All sections below labeled with a **MW** comes from this book. Please consider supporting that project if you find it useful.




## TF-IDF with Scikit-Learn [MW]

Tf-idf is a method that tries to identify the most distinctively frequent or significant words in a document. 

In this lesson, we’re going to learn how to calculate tf-idf scores using a collection of plain text (.txt) files and the Python library scikit-learn, which has a quick and nifty module called TfidfVectorizer.

In this lesson, we will cover how to:

    Calculate and normalize tf-idf scores for U.S. Inaugural Addresses with scikit-learn


## Dataset: U.S. Inaugural Addresses [MW]

    This is the meaning of our liberty and our creed; why men and women and children of every race and every faith can join in celebration across this magnificent Mall, and why a man whose father less than 60 years ago might not have been served at a local restaurant can now stand before you to take a most sacred oath.
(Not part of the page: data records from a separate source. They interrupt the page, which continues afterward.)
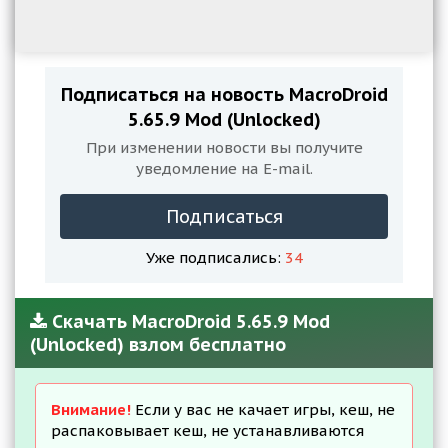
Подписаться на новость MacroDroid
5.65.9 Mod (Unlocked)
При изменении новости вы получите
уведомление на E-mail.
Подписаться
Уже подписались:
34
Скачать MacroDroid 5.65.9 Mod
(Unlocked) взлом бесплатно
Внимание!
Если у вас не качает игры, кеш, не
распаковывает кеш, не устанавливаются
So let us mark this day with remembrance of who we are and how far we have traveled.

    —Barack Obama, Inaugural Presidential Address, January 2009

During Barack Obama’s Inaugural Address in January 2009, he mentioned “women” four different times, including in the passage quoted above. How distinctive is Obama’s inclusion of women in this address compared to all other U.S. Presidents? This is one of the questions that we’re going to try to answer with tf-idf.


## Breaking Down the TF-IDF Formula [MW]

But first, let’s quickly discuss the tf-idf formula. The idea is pretty simple.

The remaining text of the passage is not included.